It’s also one of the reasons why Matt and I could never win the Amazing Race. Well, that, and my inability to drive stick shift.
WHY did you go there, exactly?
The lure of the river’s scenic landscape draws pedestrians, hikers, joggers, bicyclists, and rollerbladers to this sky-high, midair park. We were intrigued. I wasn’t going to let a silly fear of heights stop me, as it almost had when we went to the World’s Largest Rotating Globe.
A breathtaking birds-eye view is your reward for braving the Walkway, which ascends 212 feet above the water at midpoint. But it’s actually the span — 6,767 feet, or 1.25 miles – which breaks the world record.
Okay, what was so cool about it?
We accessed the Walkway from the Poughkeepsie side. Once you start out, you walk over city streets and riverfront for 15 minutes before you even begin to cross the river. Even the land views are entertaining. The kids stopped to watch the Amtrak train taking passengers at the Poughkeepsie station underneath us. I started a game of “I Spy a Church Steeple,” finding six emerging from different spots in the tree canopies.
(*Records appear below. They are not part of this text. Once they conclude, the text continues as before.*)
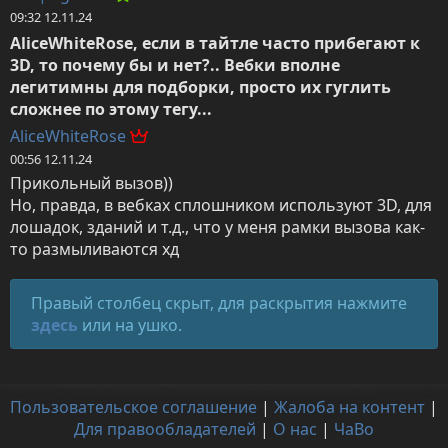
09:32 12.11.24
AliceWhiteRose, если в тайтле часто прибегают к 
3D, то почему бы и нет?.. Вебки вполне 
легитимны для подборки, просто их гуглить 
сложнее по этому тегу...
AliceWhiteRose
00:56 12.11.24
Прикольный вызов))

Но, правда, в вебках сплошником используют 3D, для 
лошадок, зданий и т.д., что у меня рамки вызова как-
то размыливаются хд
Правый столбец скрыт, для раскрытия нажмите
здесь
или на ушко.
Пользовательское соглашение
|
Жалоба на контент
|
Для правообладателей
|
О нас
|
ЧаВо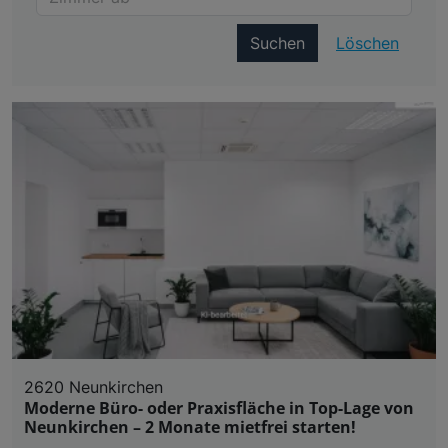
Suchen
Löschen
2620 Neunkirchen
Moderne Büro- oder Praxisfläche in Top-Lage von
Neunkirchen – 2 Monate mietfrei starten!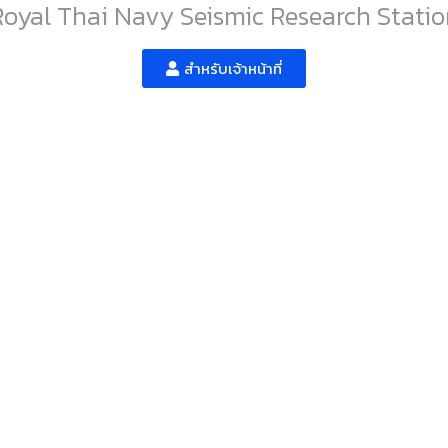
Royal Thai Navy Seismic Research Statio
สำหรับเจ้าหน้าที่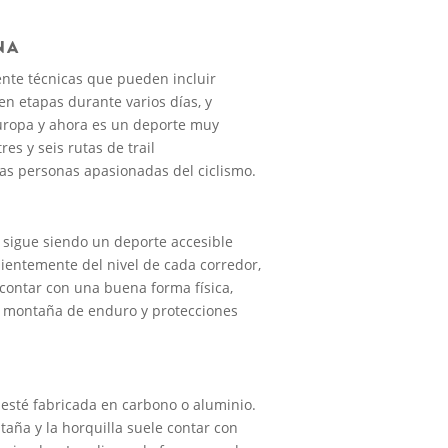
NA
ente técnicas que pueden incluir
en etapas durante varios días, y
uropa y ahora es un deporte muy
s y seis rutas de trail
as personas apasionadas del ciclismo.
, sigue siendo un deporte accesible
ndientemente del nivel de cada corredor,
 contar con una buena forma física,
e montaña de enduro y protecciones
 esté fabricada en carbono o aluminio.
taña y la horquilla suele contar con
Once we were on the span, my legs started getting a little jellified. Especially when The Girl headed straight for the railing. Granted, it’s over 4-feet tall and impossible to climb, but I still sent Matt over to retrieve her each time (because my legs refused to move me anywhere near the sides.)
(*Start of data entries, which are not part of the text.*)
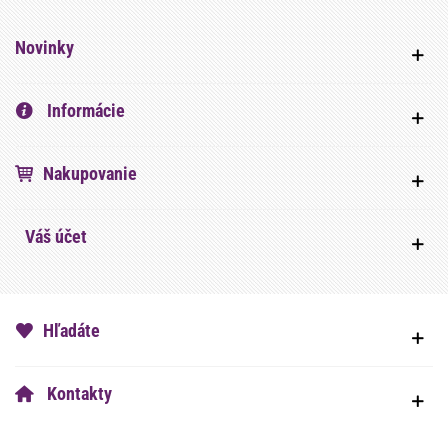
Novinky
Informácie
Nakupovanie
Váš účet
Hľadáte
Kontakty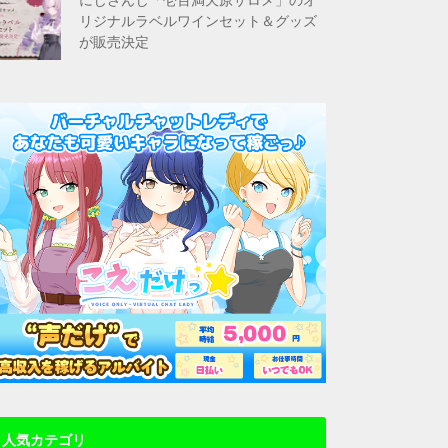
リジナルラベルワインセット＆グッズ
が販売決定
人気カテゴリ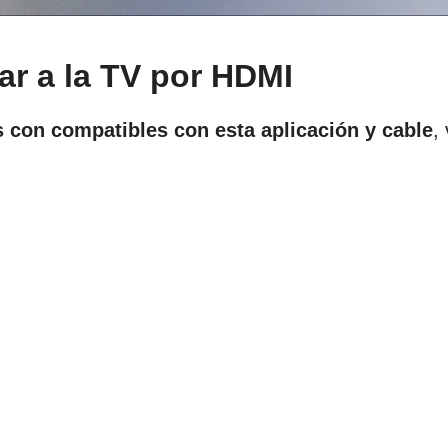
r a la TV por HDMI
 con compatibles con esta aplicación y cable
,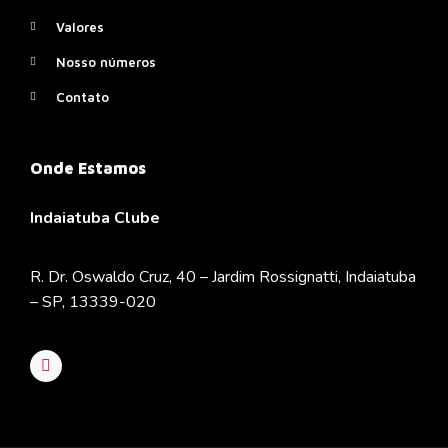
Valores
Nosso números
Contato
Onde Estamos
Indaiatuba Clube
R. Dr. Oswaldo Cruz, 40 – Jardim Rossignatti, Indaiatuba
– SP, 13339-020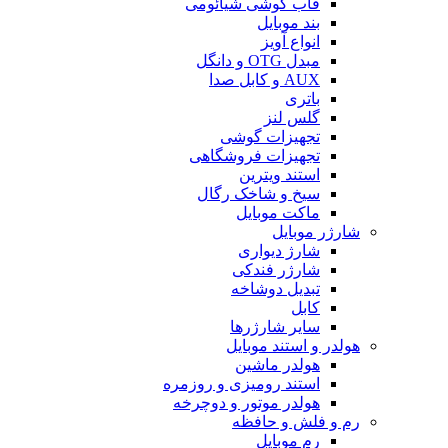
قاب گوشی شیائومی
بند موبایل
انواع آویز
مبدل OTG و دانگل
AUX و کابل صدا
باتری
گلس لنز
تجهیزات گوشی
تجهیزات فروشگاهی
استند ویترین
سیخ و شاخک رگال
ماکت موبایل
شارژر موبایل
شارژ دیواری
شارژر فندکی
تبدیل دوشاخه
کابل
سایر شارژرها
هولدر و استند موبایل
هولدر ماشین
استند رومیزی و روزمره
هولدر موتور و دوچرخه
رم و فلش و حافظه
رم موبایل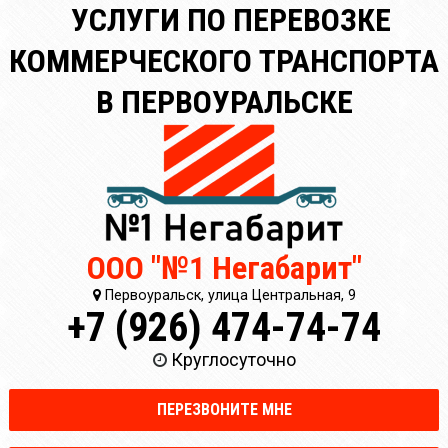
УСЛУГИ ПО ПЕРЕВОЗКЕ
КОММЕРЧЕСКОГО ТРАНСПОРТА
В ПЕРВОУРАЛЬСКЕ
ООО "№1 Негабарит"
Первоуральск, улица Центральная, 9
+7 (926) 474-74-74
Круглосуточно
ПЕРЕЗВОНИТЕ МНЕ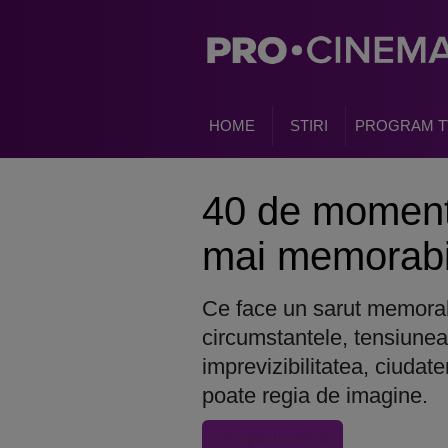
HOME
STIRI
PROGRAM T
40 de moment
mai memorabil
Ce face un sarut memorab
circumstantele, tensiunea
imprevizibilitatea, ciuda
poate regia de imagine.
« Inapoi la articol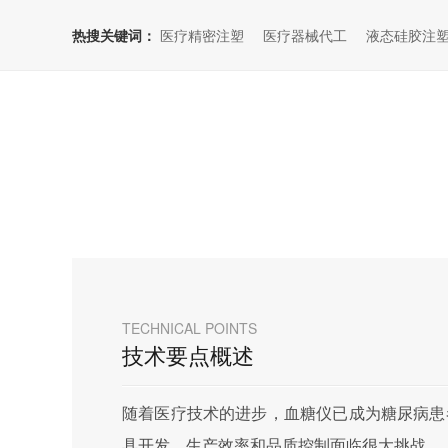
热搜关键词：
医疗精密注塑
医疗器械代工
液态硅胶注
TECHNICAL POINTS
技术要点概述
随着医疗技术的进步，血糖仪已成为糖尿病患
具开发、生产效率和品质控制面临很大挑战。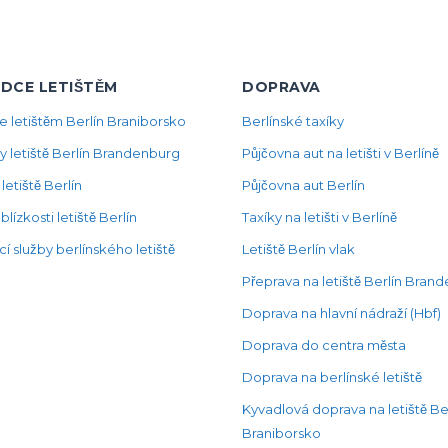
DCE LETIŠTĚM
DOPRAVA
 letištěm Berlín Braniborsko
Berlínské taxíky
y letiště Berlín Brandenburg
Půjčovna aut na letišti v Berlíně
letiště Berlín
Půjčovna aut Berlín
blízkosti letiště Berlín
Taxíky na letišti v Berlíně
í služby berlínského letiště
Letiště Berlín vlak
Přeprava na letiště Berlín Bran
Doprava na hlavní nádraží (Hbf)
Doprava do centra města
Doprava na berlínské letiště
Kyvadlová doprava na letiště Be
Braniborsko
The Walkway is also an inspirational example of recycling on a gargantuan scale. It was created by renovating the historic Poughkeepsie-Highland Railroad Bridge, which provided train passage from 1889 until 1974, when a fired damaged its tracks. For decades, it stood in disrepair, unused. A preservationist group began raising funds over a decade ago, confident that the $35 million renovation cost would be far less than the cost to dismantle it. They were right, and use of the bridge in its new life has far exceeded anyone’s projections!
Some “good-to-know” info about the place:
You can access this linear state park from Highland or Poughkeepsie, and you’re welcome to bring your bike or skates. The bridge connects 27 miles of rail trails and riverfront parks in Ulster County on the west bank, and Dutchess County to the east.
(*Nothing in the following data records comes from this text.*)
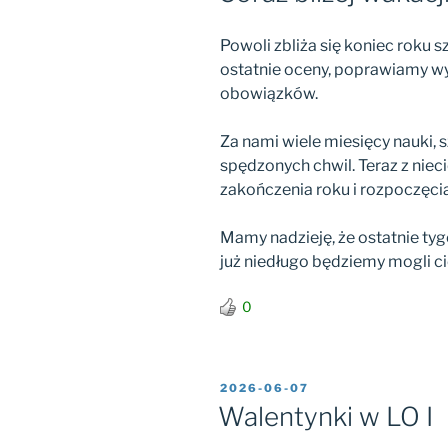
Powoli zbliża się koniec roku 
ostatnie oceny, poprawiamy wy
obowiązków.
Za nami wiele miesięcy nauki, 
spędzonych chwil. Teraz z niec
zakończenia roku i rozpoczęcia
Mamy nadzieję, że ostatnie ty
już niedługo będziemy mogli c
0
OPUBLIKOWANE
2026-06-07
W
Walentynki w LO I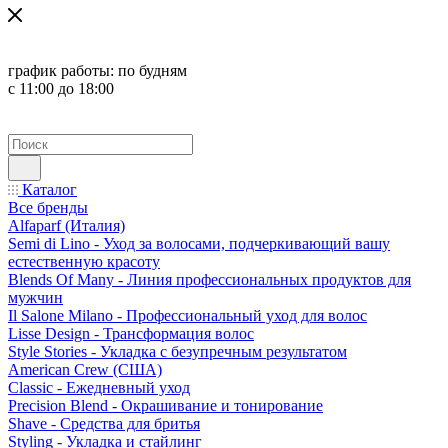
график работы:
по будням
с 11:00 до 18:00
Каталог
Все бренды
Alfaparf (Италия)
Semi di Lino - Уход за волосами, подчеркивающий вашу
естественную красоту
Blends Of Many - Линия профессиональных продуктов для
мужчин
Il Salone Milano - Профессиональный уход для волос
Lisse Design - Трансформация волос
Style Stories - Укладка с безупречным результатом
American Crew (США)
Classic - Ежедневный уход
Precision Blend - Окрашивание и тонирование
Shave - Средства для бритья
Styling - Укладка и стайлинг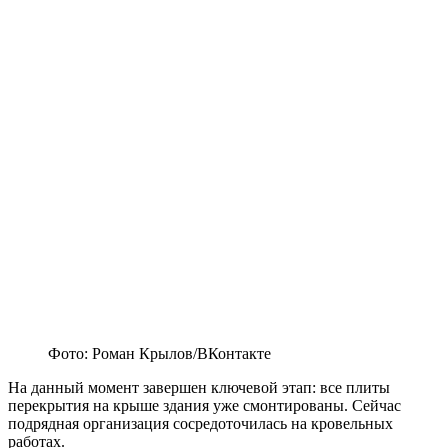
Фото: Роман Крылов/ВКонтакте
На данный момент завершен ключевой этап: все плиты
перекрытия на крыше здания уже смонтированы. Сейчас
подрядная организация сосредоточилась на кровельных
работах.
There is no entrance fee, but if you drive to the access point on the Poughkeepsie side, parking is $5.00.
How it rated on a scale of 1 to 10 (1 = snoozefest, 10 = add to your bucket list):
9!! We haven’t awarded any site a 10, yet. I’m saving it for the World’s Largest Ball of Twine, which—mark my words—we will see someday!
But if you find yourself anywhere remotely close to the Walkway Over the Hudson, you must make it there. You just can’t get this vantage point anywhere else.
Hey you! Go BIG!:
Open 7:00 a.m. – sunset, year-round, weather permitting.